А почему, собственно, не должно быть иначе? Почему он решил, что через секунду наступит утро?
Ведь если присмотреться, да еще прислушаться к чужому мнению, то это действительно скорее закат, нежели рассвет.
Алиса не бог весть какой авторитет для Струге. Но она сказала – и убедила. Диаметрально противоположное мнение, основанное на такой же пустоте, как и его собственное. Он подготовил себя, а после уверил: на картине утро. Но появилась молодая девушка и, ничуть не смущаясь, это утро обозвала вечером. И после этого все стало ясно и понятно. Свинцовые воды никогда не примут золотистый блеск. Они, напротив, скоро потемнеют. И мнение Струге будет состоятельным лишь тогда, когда наступит настоящий, а не придуманный им рассвет.
«Простите, ради бога…»
– Кургузов… – прошептал Струге и, смахнув со стола ключи, снова вышел в коридор.
– Это опять вы? – наморщив щеки, бросил председатель. – Это же бесполезно, Струге…
– Да пусть старик перед почетной отставкой потешится. – Струге вдруг блеснул на председателя глазами, уверяя его в том, что рассудок его по-прежнему ясен. – Я по другому поводу. Секунда до рассвета, Виктор Аркадьевич. У меня ее не было сегодня утром.
В зрачках его глаз, как в мистической заставке к триллеру, вдруг стали разворачиваться такие события, что не склонный к сантиментам Николаев заметно разволновался. Поерзав для порядка на стуле, он постучал костяшками по столешнице и выдавил:
– Антон Павлович, если можно, по-русски, пожалуйста. Знаете, у меня настолько тяжелый процесс был, что… Секунда до рассвета, которой утром у вас не было… Между физиками и лириками я занимаю промежуточное положение, но, вместо того чтобы впитать особенности обеих градаций, не обладаю ни теми, ни другими. Так что не пугайте меня, ради бога.

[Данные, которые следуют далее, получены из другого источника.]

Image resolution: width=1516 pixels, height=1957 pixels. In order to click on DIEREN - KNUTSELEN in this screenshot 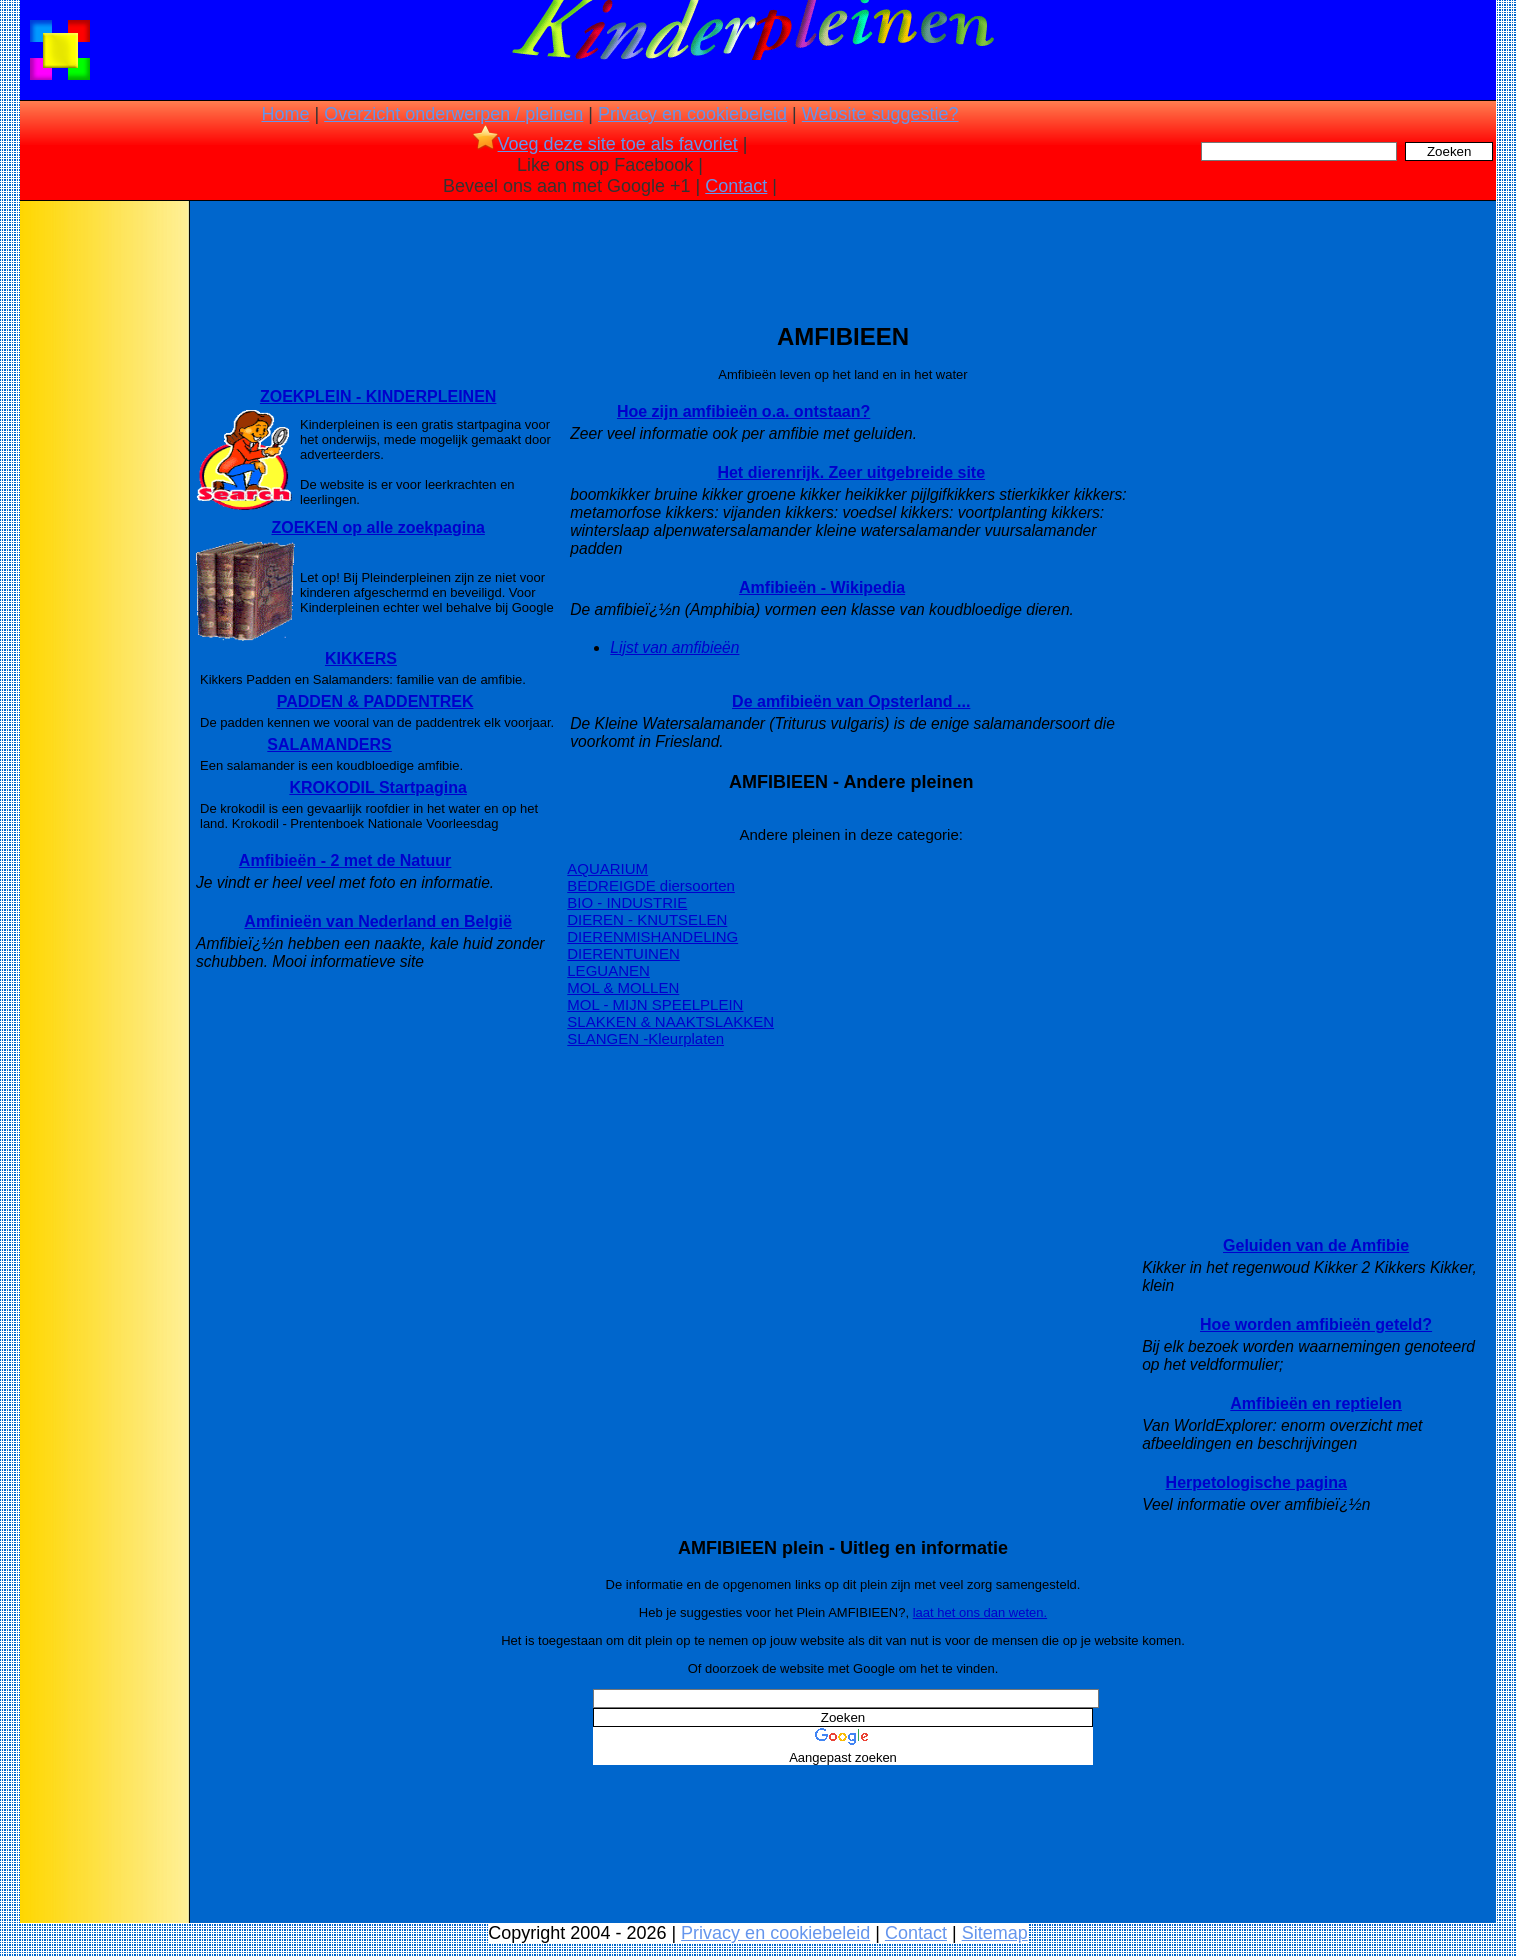 , I will do `click(647, 919)`.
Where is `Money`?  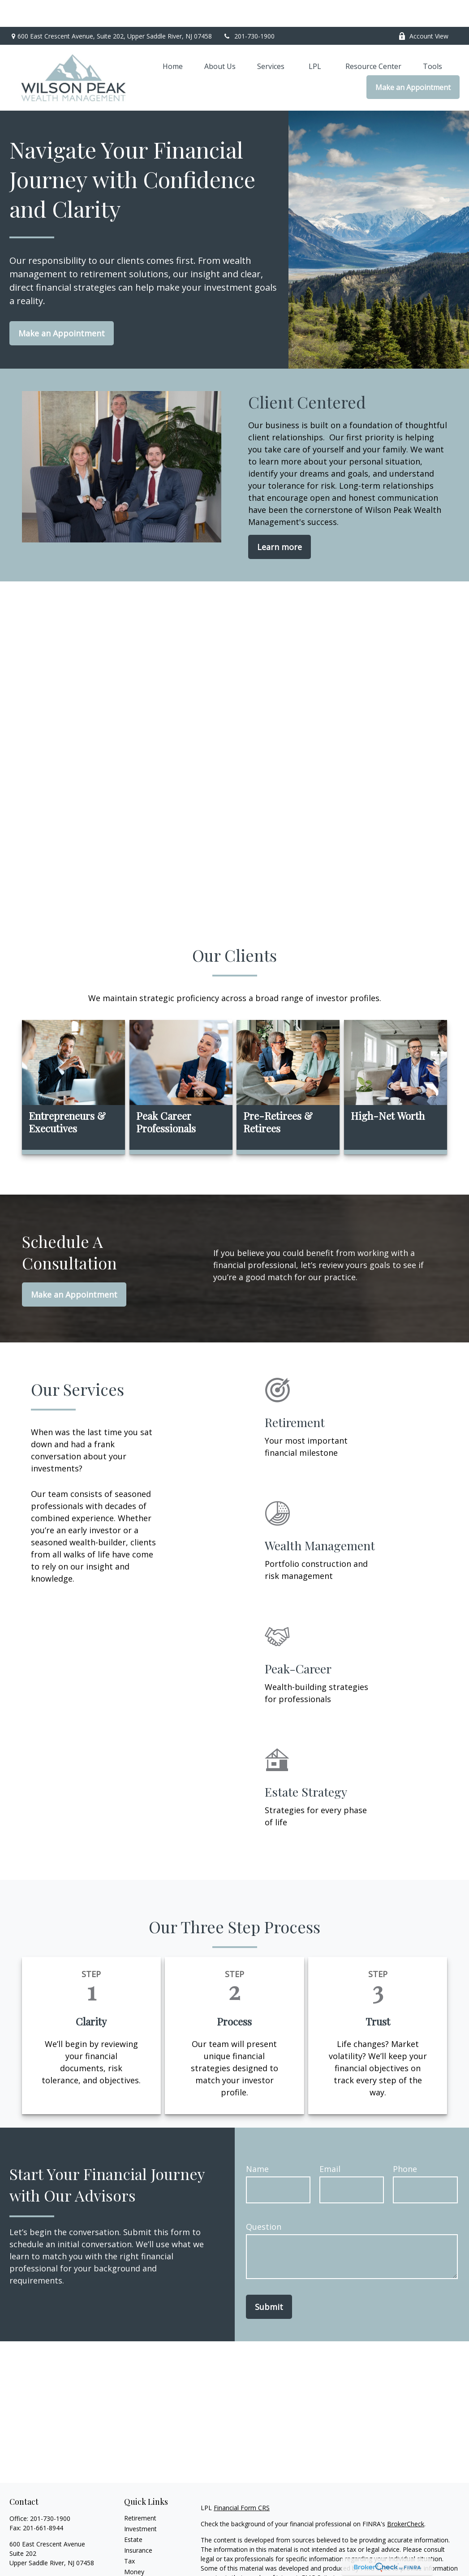 Money is located at coordinates (134, 2545).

– Вот именно! – радостно воскликнул Струге, указывая перстом в узел под воротником рубашки Николаева. – Ради бога! Все правильно, черт побери! Мне секунды не хватило на это сегодня утром, и я едва не упустил ее четверть часа назад.
Николаеву это наскучило, и он недвусмысленно указал на дверь футляром для очков.
– Я не расположен к бредовым проискам, Струге. Или – по-русски, или – всего хорошего.
– Сегодня утром мне звонил Кургузов.